_Your task_: Among the entries below, how many lines contain the string "survival"? Only the number is wanted.

_Input for this task_:
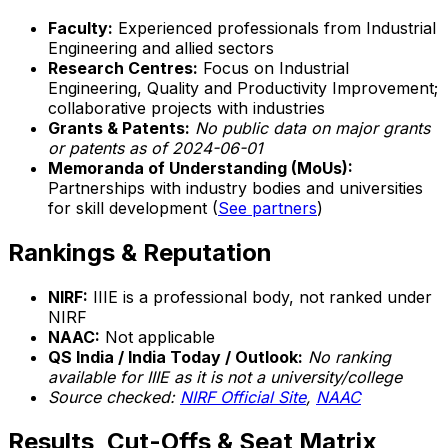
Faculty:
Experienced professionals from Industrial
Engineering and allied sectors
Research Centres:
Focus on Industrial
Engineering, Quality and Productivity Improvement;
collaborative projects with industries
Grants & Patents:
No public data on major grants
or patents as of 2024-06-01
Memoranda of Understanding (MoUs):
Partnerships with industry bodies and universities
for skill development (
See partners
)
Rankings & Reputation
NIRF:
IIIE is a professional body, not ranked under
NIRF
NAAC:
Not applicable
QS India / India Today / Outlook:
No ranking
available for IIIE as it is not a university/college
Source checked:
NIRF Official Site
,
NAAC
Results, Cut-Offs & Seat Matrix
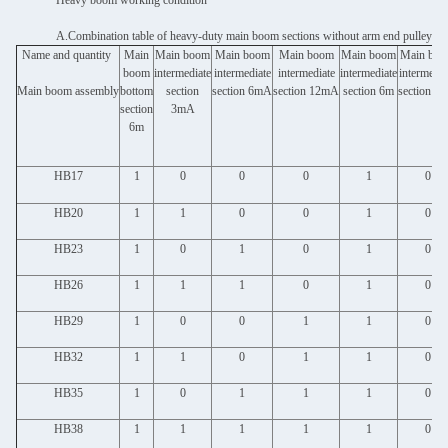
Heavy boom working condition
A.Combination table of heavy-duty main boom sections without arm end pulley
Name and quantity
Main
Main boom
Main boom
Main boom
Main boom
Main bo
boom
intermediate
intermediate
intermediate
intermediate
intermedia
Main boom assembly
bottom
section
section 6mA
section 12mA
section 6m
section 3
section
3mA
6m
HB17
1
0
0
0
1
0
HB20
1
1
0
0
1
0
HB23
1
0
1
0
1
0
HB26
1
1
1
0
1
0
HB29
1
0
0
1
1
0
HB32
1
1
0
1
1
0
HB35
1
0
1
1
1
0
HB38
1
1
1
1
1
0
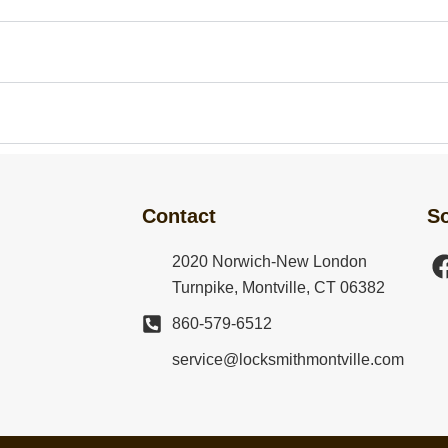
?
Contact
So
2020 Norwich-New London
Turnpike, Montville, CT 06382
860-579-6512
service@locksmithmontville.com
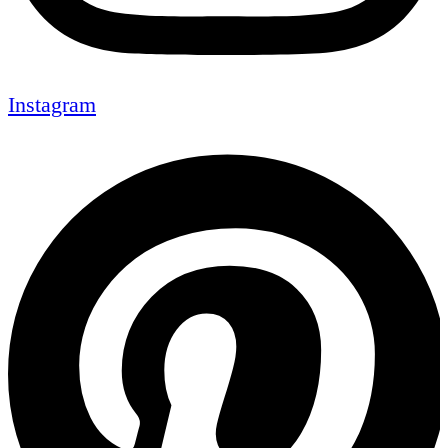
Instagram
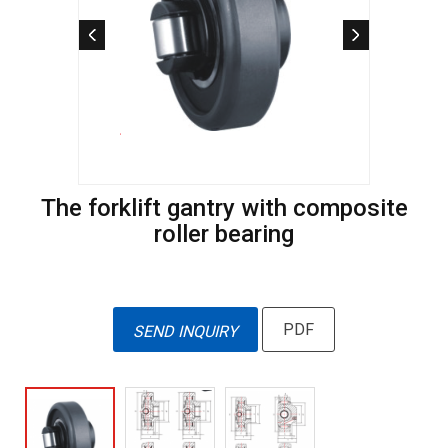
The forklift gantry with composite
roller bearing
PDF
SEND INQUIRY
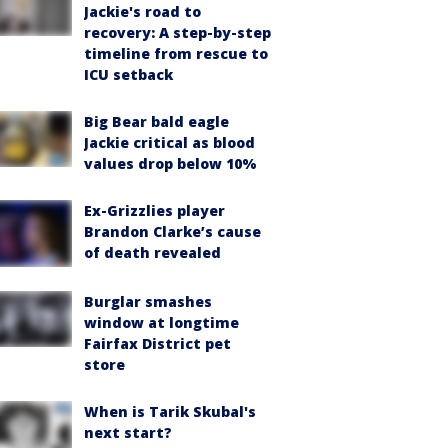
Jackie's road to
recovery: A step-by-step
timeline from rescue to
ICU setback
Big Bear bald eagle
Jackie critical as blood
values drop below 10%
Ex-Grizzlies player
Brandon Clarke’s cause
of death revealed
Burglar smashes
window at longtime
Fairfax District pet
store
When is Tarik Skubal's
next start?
---
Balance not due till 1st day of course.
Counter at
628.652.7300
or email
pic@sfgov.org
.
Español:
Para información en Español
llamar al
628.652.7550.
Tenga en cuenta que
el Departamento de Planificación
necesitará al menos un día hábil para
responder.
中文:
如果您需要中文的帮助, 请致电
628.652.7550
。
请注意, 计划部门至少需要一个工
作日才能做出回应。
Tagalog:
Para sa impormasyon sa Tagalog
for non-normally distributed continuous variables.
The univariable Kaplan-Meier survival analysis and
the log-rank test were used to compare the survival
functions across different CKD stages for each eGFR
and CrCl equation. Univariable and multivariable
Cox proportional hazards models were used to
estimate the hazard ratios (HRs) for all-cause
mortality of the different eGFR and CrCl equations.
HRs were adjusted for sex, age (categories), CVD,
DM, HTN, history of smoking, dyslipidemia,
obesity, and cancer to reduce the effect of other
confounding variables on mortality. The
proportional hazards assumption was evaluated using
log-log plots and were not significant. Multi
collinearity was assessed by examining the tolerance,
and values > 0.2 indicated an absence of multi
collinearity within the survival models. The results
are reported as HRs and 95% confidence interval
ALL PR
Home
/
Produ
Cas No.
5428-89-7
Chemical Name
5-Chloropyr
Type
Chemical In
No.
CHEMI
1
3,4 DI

_Task output_: 3